RADİKAL

Usta boyacının ırkçılığı

 PARİS-Aslan yelesini andıran uzun lüleli saçlarıyla Ruud Gullit’i ve Frank Rijkaard’ı sanıyorum herkes hatırlıyordur. Hollanda futbolunun dünya podyumlarına çıkardığı bu iki oyuncu, olağanüstü futbolculukları kadar futboldaki ırkçılığa kamuoyunun dikkatlerini çekmekle de ünlü.

Futbol eskiden ‘beyaz’ oyunu olarak bilinirdi. Bu oyunun bugünkü kurallarıyla ilk kez İngiltere’de oynanmasıydı, belki de bunun sebebi. Bu yüzden Brezilya’da bile uzun yıllar milli takıma tek bir zenci seçilmedi. 1916’daki Güney Amerika-Şampiyonasında zenci, oyuncu oynatan tek bir takım vardı:
Uruguay. 1921’de düzenlenen aynı turnuvada da ‘ülkenin prestiji söz konusu olduğu için’ hiçbir zenci ya da melez futbolcunun Brezilya takımına seçilmesine hükümet izin vermemişti. Fluminese takımının tek melez oyuncusu Carlos Alberto, maçlara çıkarken yüzünü pirinç tozuyla boyayarak beyazlaşmaya çalışıyordu.

1924’e kadar Avrupalılar da futbol oynayan bir zenci görmemişlerdi. ’24 Olimpiyatları’nda Paris’te ilk kez bir zenci; Andrade, Uruguay formasıyla sahaya çıktı.

Futbol sahalarındaki ırk ayrımcılığı şiddeti azalarak da olsa sürdü. İkinci Dünya Savaşı sonrasının refah dönemi bitip de ekonomik kriz Batı Avrupa’yı sarınca yeniden hortlayan ırkçılık futbol sahalarını da vurdu. Gazetelerimizin spor sayfalarında hiçbir zaman bununla ilgili bir haber okuyamadık ama Hollanda’da Surinamlılar, Fransa’da Cezayir ve Afrikalı göçmenler ırkçılığın ne demek olduğunu maçlarda yedikleri tekmeler, kadro dışı bırakılmalar ve holigan saldırılarıyla bir kez daha öğrendiler.

Ruud Gullit dünya çapında bir futbolcu olmasının verdiği cesaretle ilk kez bu durumu herkesin yüzüne haykıran adam oldu. ‘Kara lale’ bununla da kalmadı, eline gitarını alıp ırkçılık aleyhtarı gösterilerde sahneye bile çıktı.

Bütün bunları anlatmama sebep bugün oynanacak Hollanda-Arjantin çeyrek final karşılaşması ve bu karşılaşmanın öncesinde olanlar.

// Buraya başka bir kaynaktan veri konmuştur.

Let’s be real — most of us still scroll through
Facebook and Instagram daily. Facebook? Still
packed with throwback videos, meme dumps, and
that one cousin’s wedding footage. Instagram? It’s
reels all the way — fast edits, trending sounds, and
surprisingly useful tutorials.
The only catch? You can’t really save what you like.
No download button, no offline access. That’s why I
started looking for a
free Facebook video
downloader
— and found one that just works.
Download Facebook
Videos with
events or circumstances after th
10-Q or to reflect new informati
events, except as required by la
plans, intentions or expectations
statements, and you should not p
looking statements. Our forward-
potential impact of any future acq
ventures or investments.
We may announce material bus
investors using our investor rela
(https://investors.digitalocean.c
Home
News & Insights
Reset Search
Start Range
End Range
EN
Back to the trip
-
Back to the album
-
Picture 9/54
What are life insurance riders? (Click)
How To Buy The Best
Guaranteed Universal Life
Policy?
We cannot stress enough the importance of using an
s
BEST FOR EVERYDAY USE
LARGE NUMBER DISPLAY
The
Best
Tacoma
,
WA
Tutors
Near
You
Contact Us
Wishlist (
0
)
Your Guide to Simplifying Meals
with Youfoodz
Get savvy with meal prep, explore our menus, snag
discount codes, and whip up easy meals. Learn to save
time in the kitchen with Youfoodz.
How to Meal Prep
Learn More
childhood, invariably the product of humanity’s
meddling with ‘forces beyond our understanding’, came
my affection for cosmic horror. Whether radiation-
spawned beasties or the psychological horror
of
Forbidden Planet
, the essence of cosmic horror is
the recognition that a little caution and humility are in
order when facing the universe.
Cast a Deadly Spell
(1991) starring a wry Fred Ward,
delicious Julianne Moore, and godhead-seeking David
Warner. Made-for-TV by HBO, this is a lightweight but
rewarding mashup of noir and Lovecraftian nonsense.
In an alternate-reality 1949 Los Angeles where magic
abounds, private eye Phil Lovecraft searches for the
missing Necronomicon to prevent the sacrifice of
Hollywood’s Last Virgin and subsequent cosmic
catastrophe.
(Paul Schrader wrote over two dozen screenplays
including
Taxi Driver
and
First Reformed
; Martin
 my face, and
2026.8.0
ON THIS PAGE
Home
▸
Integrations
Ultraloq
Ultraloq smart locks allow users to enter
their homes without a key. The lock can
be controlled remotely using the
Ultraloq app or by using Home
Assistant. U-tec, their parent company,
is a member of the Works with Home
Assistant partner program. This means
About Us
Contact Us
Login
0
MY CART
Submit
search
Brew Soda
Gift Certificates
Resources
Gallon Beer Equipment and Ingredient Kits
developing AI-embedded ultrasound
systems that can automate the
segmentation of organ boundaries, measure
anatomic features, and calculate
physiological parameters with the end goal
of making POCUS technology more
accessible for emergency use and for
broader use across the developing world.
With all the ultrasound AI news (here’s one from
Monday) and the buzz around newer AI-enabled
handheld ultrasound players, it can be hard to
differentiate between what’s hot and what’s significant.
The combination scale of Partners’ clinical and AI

Türkiye’nin de ilk kez katıldığı 1996 Avrupa Şampiyonası’nda Hollanda takımındaki ırkçılık zirvesine ulaşmıştı. Hedef Surinam kökenli futbolculardı. İçlerinden bir tanesi bu duruma sesini yükseltti. Bugün de Hollanda’nın başında olan Teknik Direktör Guus Hiddink’i (Fenerbahçe’den kovulmaktan beter edilerek gönderilmişti) ‘beyaz oyuntuların poposundan kafasını çıkarmamakla’ suçladı. Bu oyuncu Edgar Davids’ti ve cezasını kadro dışı bırakılarak ödedi.

Hiddink bu Dünya Kupası’nın takımını oluştururken beklenmedik bir şey yaptı ve Davids’i yeniden kadroya aldı. Tutumunu, “Bu bir kalite sorunudur ve Davids de çok kaliteli bir oyuncu. Bu, neden yeniden kadroya alındığını açıklamaya yeter” diye izah etti. Davids, Hollanda’yı Yugoslavya karşısında çeyrek finale taşıyan muhteşem şutuyla Hiddink’i doğruladı.

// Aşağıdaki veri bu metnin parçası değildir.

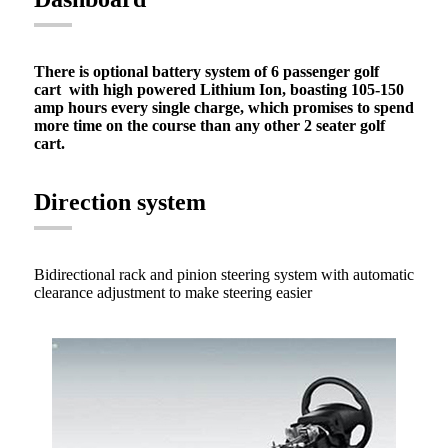
There is optional battery system of 6 passenger golf
cart with high powered Lithium Ion, boasting 105-150
amp hours every single charge, which promises to spend
more time on the course than any other 2 seater golf
cart.
Direction system
Bidirectional rack and pinion steering system with automatic
clearance adjustment to make steering easier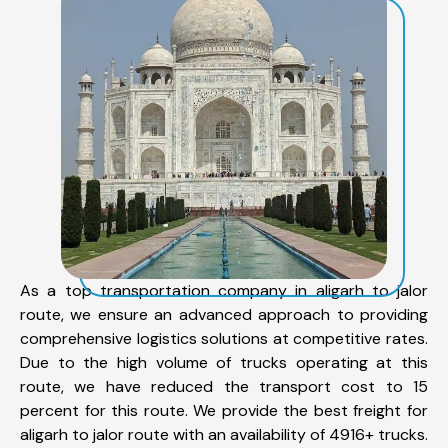
As a top transportation company in aligarh to jalor
route, we ensure an advanced approach to providing
comprehensive logistics solutions at competitive rates.
Due to the high volume of trucks operating at this
route, we have reduced the transport cost to 15
percent for this route. We provide the best freight for
aligarh to jalor route with an availability of 4916+ trucks.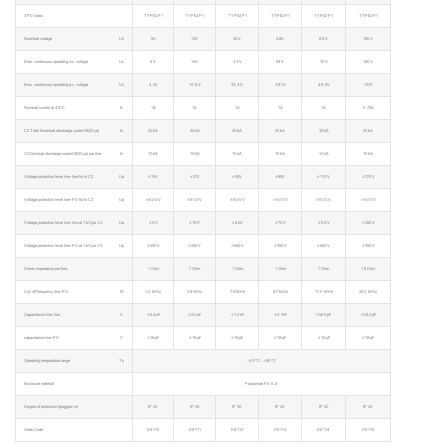
SPD class
TYPE2 P1
TYPE2 P1
TYPE2 P1
TYPE2 P1
TYPE2 P1
TYPE2 P1
Norminal voltage
Un
5V
12V
24V
48V
60V
180V
Max. continuous operating d.c. voltage
Uc
6V
15V
33V
54V
70V
180V
Max. continuous operating a.c. voltage
Uc
4.2V
10.6V
23.3V
38.1V
49.5V
127V
Nominal current at 45℃
IL
1A
1A
1A
1A
1A
0.75A
C2 Total Norminal discharge current (8/20μs)
In
20kA
20kA
20kA
20kA
20kA
20kA
C2 Nominal discharge current (8/20μs) per line
In
10kA
10kA
10kA
10kA
10kA
10kA
Voltage protection level line-line for In C2
Up
≤15V
≤27V
≤55V
≤85V
≤110V
≤270V
Voltage protection level line-PG for In C2
Up
≤600V
≤600V
≤600V
≤600V
≤600V
≤600V
Voltage protection level line-line at 1 kV/μs C3
Up
≤9V
≤19V
≤45V
≤70V
≤90V
≤250V
Voltage protection level line-PG at 1 kV/μs C3
Up
≤550V
≤550V
≤550V
≤550V
≤550V
≤550V
Series impedance per line
1 Ohm
1 Ohm
1 Ohm
1 Ohm
1 Ohm
1.8 Ohm
Cut-off frequency line-PG
fG
1.0 MHz
2.8 MHz
7.8 MHz
8.7 MHz
11.0 MHz
25.0 MHz
Capacitance line-line
C
≤5.4nF
≤2.0nF
≤1.0nF
≤0.7nF
≤500pF
≤240pF
capacitance line-PG
C
≤16pF
≤16pF
≤16pF
≤16pF
≤16pF
≤16pF
Operating temperature range
Tu
-40℃…+80℃
Enclosure material
Polyamide PA 6.6
Degree of protection (plugged-in)
IP 20
IP 20
IP 20
IP 20
IP 20
IP 20
Order Code
D9110
D9111
D9112
D9113
D9114
D9115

Uluslararası futbol çevreleri Davids’in bu golüyle kamuoyunun dikkatini yeniden futboldaki ırkçılığa çektiğini düşünüyorlar. Bu golün ‘ırkçı kafaların ördüğü örümcek ağlarından oluşmuş bir kalenin doksanına takıldığını’ yazan yorumcular bile var.

Ama tek bir gol ırkçılığın kökünü futboldan kazımaya yetmiyor. Bizim televizyonlarda gösterilen bir reklam filminin gerisinde bile aynı kafanın bir uzantısı var: Zenci bir futbolcunun yüzüne bu beyaz boyadan iki kat at, götür Danimarkalı diye sat!